(Data entries)
#####
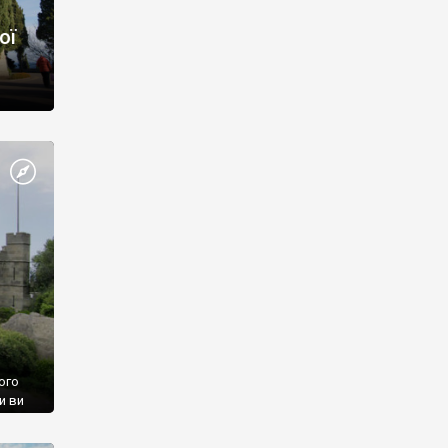
ої
ого
и ви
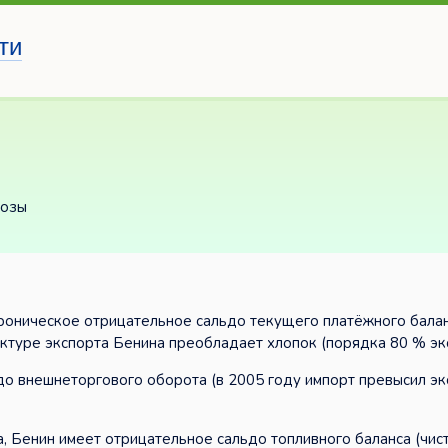
ти
розы
роническое отрицательное сальдо текущего платёжного балан
уктуре экспорта Бенина преобладает хлопок (порядка 80 % эк
о внешнеторгового оборота (в 2005 году импорт превысил эк
 Бенин имеет отрицательное сальдо топливного баланса (чис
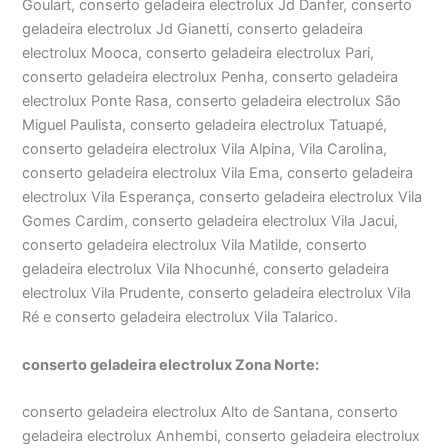
Goulart, conserto geladeira electrolux Jd Danfer, conserto
geladeira electrolux Jd Gianetti, conserto geladeira
electrolux Mooca, conserto geladeira electrolux Pari,
conserto geladeira electrolux Penha, conserto geladeira
electrolux Ponte Rasa, conserto geladeira electrolux São
Miguel Paulista, conserto geladeira electrolux Tatuapé,
conserto geladeira electrolux Vila Alpina, Vila Carolina,
conserto geladeira electrolux Vila Ema, conserto geladeira
electrolux Vila Esperança, conserto geladeira electrolux Vila
Gomes Cardim, conserto geladeira electrolux Vila Jacui,
conserto geladeira electrolux Vila Matilde, conserto
geladeira electrolux Vila Nhocunhé, conserto geladeira
electrolux Vila Prudente, conserto geladeira electrolux Vila
Ré e conserto geladeira electrolux Vila Talarico.
conserto geladeira electrolux Zona Norte:
conserto geladeira electrolux Alto de Santana, conserto
geladeira electrolux Anhembi, conserto geladeira electrolux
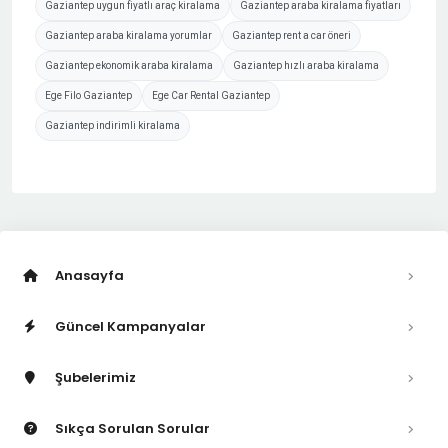
Gaziantep uygun fiyatlı araç kiralama
Gaziantep araba kiralama fiyatları
Gaziantep araba kiralama yorumlar
Gaziantep rent a car öneri
Gaziantep ekonomik araba kiralama
Gaziantep hızlı araba kiralama
Ege Filo Gaziantep
Ege Car Rental Gaziantep
Gaziantep indirimli kiralama
Anasayfa
Güncel Kampanyalar
Şubelerimiz
Sıkça Sorulan Sorular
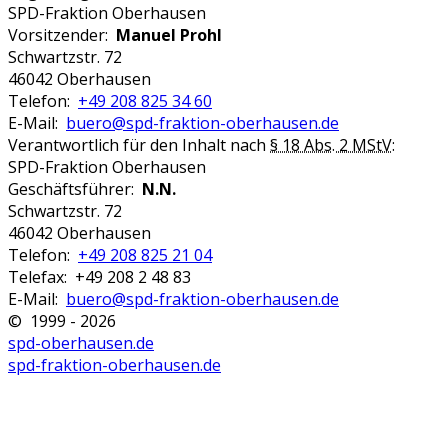
SPD-Fraktion Oberhausen
Vorsitzender:
Manuel Prohl
Schwartzstr. 72
46042 Oberhausen
Telefon:
+49 208 825 34 60
E-Mail:
buero@spd-fraktion-oberhausen.de
Verantwortlich für den Inhalt nach
§ 18 Abs. 2 MStV
:
SPD-Fraktion Oberhausen
Geschäftsführer:
N.N.
Schwartzstr. 72
46042 Oberhausen
Telefon:
+49 208 825 21 04
Telefax: +49 208 2 48 83
E-Mail:
buero@spd-fraktion-oberhausen.de
© 1999 - 2026
spd-oberhausen.de
spd-fraktion-oberhausen.de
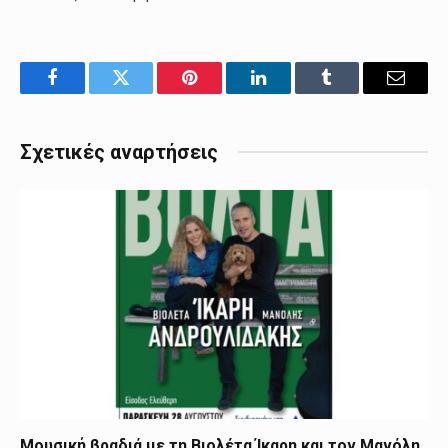
Facebook
Twitter
Pinterest
LinkedIn
Tumblr
Email
Σχετικές αναρτήσεις
Μουσική βραδιά με τη Βιολέτα Ίκαρη και τον Μανόλη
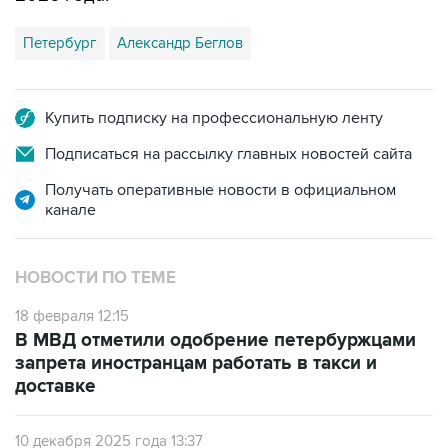
Петербург
Александр Беглов
Купить подписку на профессиональную ленту
Подписаться на рассылку главных новостей сайта
Получать оперативные новости в официальном
канале
НОВОСТИ ПО ТЕМЕ
18 февраля 12:15
В МВД отметили одобрение петербуржцами
запрета иностранцам работать в такси и
доставке
10 декабря 2025 года 13:37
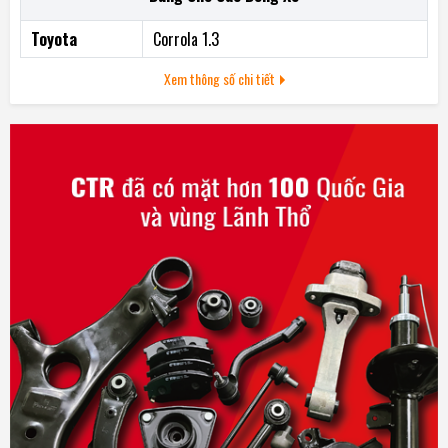
truyền động
Toyota
Corrola 1.3
5- Độ co giãn khi vận hành giúp dây có độ rung tự do và không
Xem thông số chi tiết
phát ra dị âm
Phụ tùng ô tô TPT . Nhà cung cấp phụ tùng ô tô thương mại tại
Thành phố hồ Chí Minh.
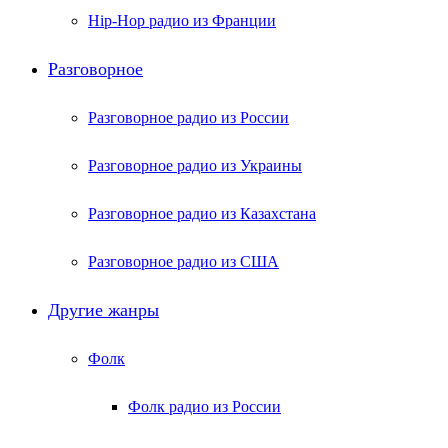
Hip-Hop радио из Франции
Разговорное
Разговорное радио из России
Разговорное радио из Украины
Разговорное радио из Казахстана
Разговорное радио из США
Другие жанры
Фолк
Фолк радио из России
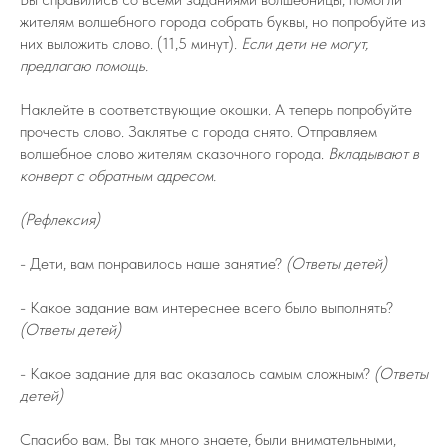
жителям волшебного города собрать буквы, но попробуйте из
них выложить слово. (11,5 минут).
Если дети не могут,
предлагаю помощь.
Наклейте в соответствующие окошки. А теперь попробуйте
прочесть слово. Заклятье с города снято. Отправляем
волшебное слово жителям сказочного города.
Вкладывают в
конверт с обратным адресом.
(Рефлексия)
- Дети, вам понравилось наше занятие?
(Ответы детей)
- Какое задание вам интереснее всего было выполнять?
(Ответы детей)
- Какое задание для вас оказалось самым сложным?
(Ответы
детей)
Спасибо вам. Вы так много знаете, были внимательными,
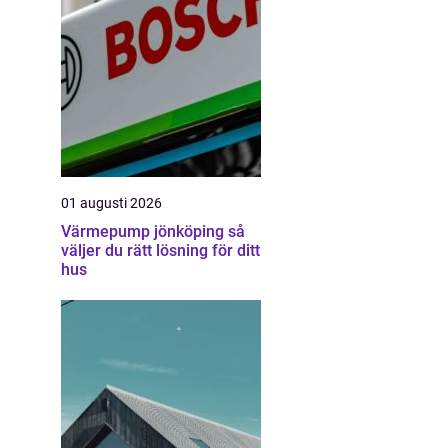
01 augusti 2026
Värmepump jönköping så
väljer du rätt lösning för ditt
hus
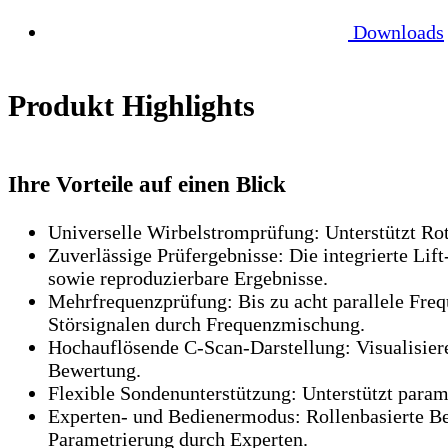
Downloads
Produkt Highlights
Ihre Vorteile auf einen Blick
Universelle Wirbelstromprüfung:
Unterstützt Ro
Zuverlässige Prüfergebnisse:
Die integrierte Lif
sowie reproduzierbare Ergebnisse.
Mehrfrequenzprüfung:
Bis zu acht parallele Fre
Störsignalen durch Frequenzmischung.
Hochauflösende C-Scan-Darstellung:
Visualisier
Bewertung.
Flexible Sondenunterstützung:
Unterstützt param
Experten- und Bedienermodus:
Rollenbasierte Be
Parametrierung durch Experten.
#####
About this exercise: Each record above should be returned unchanged, except that the pictures are dropped.

Answer to this problem:
ої
ого
и ви
ти
розы
роническое отрицательное сальдо текущего платёжного балан
уктуре экспорта Бенина преобладает хлопок (порядка 80 % эк
о внешнеторгового оборота (в 2005 году импорт превысил эк
 Бенин имеет отрицательное сальдо топливного баланса (чис
Goulart, conserto geladeira electrolux Jd Danfer, conserto
geladeira electrolux Jd Gianetti, conserto geladeira
electrolux Mooca, conserto geladeira electrolux Pari,
conserto geladeira electrolux Penha, conserto geladeira
electrolux Ponte Rasa, conserto geladeira electrolux São
Miguel Paulista, conserto geladeira electrolux Tatuapé,
conserto geladeira electrolux Vila Alpina, Vila Carolina,
conserto geladeira electrolux Vila Ema, conserto geladeira
electrolux Vila Esperança, conserto geladeira electrolux Vila
Gomes Cardim, conserto geladeira electrolux Vila Jacui,
conserto geladeira electrolux Vila Matilde, conserto
geladeira electrolux Vila Nhocunhé, conserto geladeira
electrolux Vila Prudente, conserto geladeira electrolux Vila
Ré e conserto geladeira electrolux Vila Talarico.
conserto geladeira electrolux Zona Norte:
conserto geladeira electrolux Alto de Santana, conserto
geladeira electrolux Anhembi, conserto geladeira electrolux
Gaziantep uygun fiyatlı araç kiralama
Gaziantep araba kiralama fiyatları
Gaziantep araba kiralama yorumlar
Gaziantep rent a car öneri
Gaziantep ekonomik araba kiralama
Gaziantep hızlı araba kiralama
Ege Filo Gaziantep
Ege Car Rental Gaziantep
Gaziantep indirimli kiralama
Anasayfa
Güncel Kampanyalar
Şubelerimiz
Sıkça Sorulan Sorular
SPD-Fraktion Oberhausen
Vorsitzender:
Manuel Prohl
Schwartzstr. 72
46042 Oberhausen
Telefon:
+49 208 825 34 60
E-Mail:
buero@spd-fraktion-oberhausen.de
Verantwortlich für den Inhalt nach
§ 18 Abs. 2 MStV
:
SPD-Fraktion Oberhausen
Geschäftsführer:
N.N.
Schwartzstr. 72
46042 Oberhausen
Telefon:
+49 208 825 21 04
Telefax: +49 208 2 48 83
E-Mail:
buero@spd-fraktion-oberhausen.de
© 1999 - 2026
spd-oberhausen.de
spd-fraktion-oberhausen.de
Facebook
Twitter
Pinterest
LinkedIn
Tumblr
Email
Σχετικές αναρτήσεις
Μουσική βραδιά με τη Βιολέτα Ίκαρη και τον Μανόλη
Петербург
Александр Беглов
Купить подписку на профессиональную ленту
Подписаться на рассылку главных новостей сайта
Получать оперативные новости в официальном
канале
НОВОСТИ ПО ТЕМЕ
18 февраля 12:15
В МВД отметили одобрение петербуржцами
запрета иностранцам работать в такси и
доставке
10 декабря 2025 года 13:37
truyền động
Toyota
Corrola 1.3
5- Độ co giãn khi vận hành giúp dây có độ rung tự do và không
Xem thông số chi tiết
phát ra dị âm
Phụ tùng ô tô TPT . Nhà cung cấp phụ tùng ô tô thương mại tại
Thành phố hồ Chí Minh.
Hip-Hop радио из Франции
Разговорное
Разговорное радио из России
Разговорное радио из Украины
Разговорное радио из Казахстана
Разговорное радио из США
Другие жанры
Фолк
Фолк радио из России
жителям волшебного города собрать буквы, но попробуйте из
них выложить слово. (11,5 минут).
Если дети не могут,
предлагаю помощь.
Наклейте в соответствующие окошки. А теперь попробуйте
прочесть слово. Заклятье с города снято. Отправляем
волшебное слово жителям сказочного города.
Вкладывают в
конверт с обратным адресом.
(Рефлексия)
- Дети, вам понравилось наше занятие?
(Ответы детей)
- Какое задание вам интереснее всего было выполнять?
(Ответы детей)
- Какое задание для вас оказалось самым сложным?
(Ответы
детей)
Спасибо вам. Вы так много знаете, были внимательными,
01 augusti 2026
Värmepump jönköping så
väljer du rätt lösning för ditt
hus
Downloads
Produkt Highlights
Ihre Vorteile auf einen Blick
Universelle Wirbelstromprüfung:
Unterstützt Ro
Zuverlässige Prüfergebnisse:
Die integrierte Lif
sowie reproduzierbare Ergebnisse.
Mehrfrequenzprüfung:
Bis zu acht parallele Fre
Störsignalen durch Frequenzmischung.
Hochauflösende C-Scan-Darstellung:
Visualisier
Bewertung.
Flexible Sondenunterstützung:
Unterstützt param
Experten- und Bedienermodus:
Rollenbasierte Be
Parametrierung durch Experten.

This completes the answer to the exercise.